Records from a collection
╭──

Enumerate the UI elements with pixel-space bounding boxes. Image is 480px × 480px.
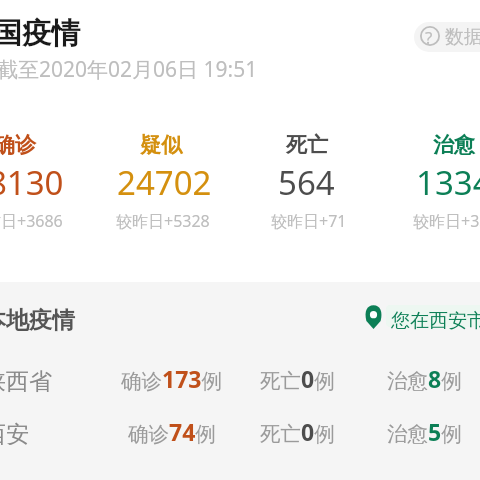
staticText: 较昨日+71: [271, 210, 347, 232]
staticText: 治愈5例: [387, 416, 462, 447]
button[interactable]: Data notes: [414, 22, 480, 52]
other: Data notes: [420, 26, 440, 46]
staticText: 本地疫情: [0, 306, 75, 335]
staticText: 疑似: [140, 132, 182, 158]
staticText: 数据说明: [445, 25, 480, 49]
staticText: 死亡0例: [260, 416, 335, 447]
button[interactable]: 陕西省: [0, 346, 480, 399]
staticText: 截至2020年02月06日 19:51: [0, 55, 258, 84]
staticText: 确诊173例: [121, 363, 222, 394]
staticText: 564: [278, 160, 335, 205]
staticText: ?: [425, 26, 433, 49]
staticText: 1334: [416, 160, 480, 205]
staticText: 全国疫情: [0, 15, 80, 52]
staticText: 死亡0例: [260, 363, 335, 394]
button[interactable]: 西安: [0, 399, 480, 452]
staticText: 治愈: [433, 132, 475, 158]
staticText: 您在西安市: [391, 309, 480, 333]
staticText: 西安: [0, 420, 29, 449]
staticText: 陕西省: [0, 367, 52, 396]
staticText: 确诊: [0, 132, 36, 158]
staticText: 较昨日+331: [413, 210, 480, 232]
staticText: 28130: [0, 160, 64, 205]
button[interactable]: Your location: [360, 300, 480, 334]
staticText: 死亡: [286, 132, 328, 158]
staticText: 治愈8例: [387, 363, 462, 394]
staticText: 24702: [117, 160, 212, 205]
staticText: 较昨日+5328: [116, 210, 210, 232]
staticText: 确诊74例: [128, 416, 216, 447]
staticText: 较昨日+3686: [0, 210, 63, 232]
other: Your location: [364, 305, 383, 329]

╰──

Task brief: Could you write out the records again exactly, omitting each image?

Answer to this task:
Enumerate the UI elements with pixel-space bounding boxes. Image is 480px × 480px.
staticText: 较昨日+71: [271, 210, 347, 232]
staticText: 治愈5例: [387, 416, 462, 447]
button[interactable]: Data notes: [414, 22, 480, 52]
other: Data notes: [420, 26, 440, 46]
staticText: 本地疫情: [0, 306, 75, 335]
staticText: 疑似: [140, 132, 182, 158]
staticText: 数据说明: [445, 25, 480, 49]
staticText: 死亡0例: [260, 416, 335, 447]
button[interactable]: 陕西省: [0, 346, 480, 399]
staticText: 截至2020年02月06日 19:51: [0, 55, 258, 84]
staticText: 确诊173例: [121, 363, 222, 394]
staticText: 564: [278, 160, 335, 205]
staticText: ?: [425, 26, 433, 49]
staticText: 1334: [416, 160, 480, 205]
staticText: 全国疫情: [0, 15, 80, 52]
staticText: 死亡0例: [260, 363, 335, 394]
button[interactable]: 西安: [0, 399, 480, 452]
staticText: 治愈: [433, 132, 475, 158]
staticText: 您在西安市: [391, 309, 480, 333]
staticText: 西安: [0, 420, 29, 449]
staticText: 陕西省: [0, 367, 52, 396]
staticText: 确诊: [0, 132, 36, 158]
staticText: 较昨日+331: [413, 210, 480, 232]
staticText: 28130: [0, 160, 64, 205]
button[interactable]: Your location: [360, 300, 480, 334]
staticText: 死亡: [286, 132, 328, 158]
staticText: 治愈8例: [387, 363, 462, 394]
staticText: 24702: [117, 160, 212, 205]
staticText: 较昨日+5328: [116, 210, 210, 232]
staticText: 确诊74例: [128, 416, 216, 447]
staticText: 较昨日+3686: [0, 210, 63, 232]
other: Your location: [364, 305, 383, 329]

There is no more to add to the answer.